You think I am exaggerating, but it happens at meal times, Sunday afternoons, beach days, birthday parties and family functions. I am so sick and tired of family and friends texting me after events, "hey, is he ok? are you ok?" Not fucking really.
I don't know if it was his dads passing that amplified these traits, and maybe I need to give him more time, but in my mind, when you are suffering a great loss, you lean on those you love. You confide in them and nurture the relationship to be sure no time is wasted.
I do not feel cherished, he does not feel respected. And I have no fucking clue how to move forward when he thinks therapy is a crock of shit.
My Therapist told me to stay in my lane. Focus on being the right person and if he cant grow with me, then I will out grow him.
I feels cruel, that he should lose a father and his wife in the same six months. But then I remember when my step father died, and we were living with my grandma who was developing dementia, he supported me by stealing money and getting addicted to opioids.
Maybe I should have left then? But then I wouldn't have my beautiful children. I would do it all over again if it meant I would get to keep them in the end.

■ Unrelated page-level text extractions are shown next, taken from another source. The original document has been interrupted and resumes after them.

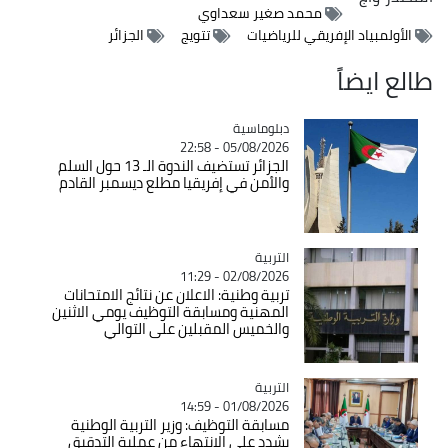
محمد صغير سعداوي
الأولمبياد الإفريقي للرياضيات
تتويج
الجزائر
طالع ايضاً
Catégorie
دبلوماسية
05/08/2026 - 22:58
الجزائر تستضيف الندوة الـ 13 حول السلم
والأمن في إفريقيا مطلع ديسمبر القادم
التربية
Catégorie
02/08/2026 - 11:29
تربية وطنية: الاعلان عن نتائج الامتحانات
المهنية ومسابقة التوظيف يومي الاثنين
والخميس المقبلين على التوالي
التربية
Catégorie
01/08/2026 - 14:59
مسابقة التوظيف: وزير التربية الوطنية
يشدد على الانتهاء من عملية التدقيق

What a fucking sob story. I really am funny as shit and a great friend and coworker and I am not always such a weepy bitch, I just feel like my life needs to change in a major way and I hope he wants a change too.
I feel for you. I live with someone exactly like this and he is not a romantic partner. But nonetheless a narcissist and does all of the above nearly exactly as described minus the children and with the pets. And not with weed or opioids but alcohol. IT IS ROUGH. hang in there. Praying for you, me and everyone and anyone else dealing with shitty people that don’t have a clue and don’t want to try and get a clue. But your kids deserve the funny, happy mom that you say you are. Not the bitchy, cranky mom you are unfortunately are becoming. Good luck you sweet angel pie, dumpling.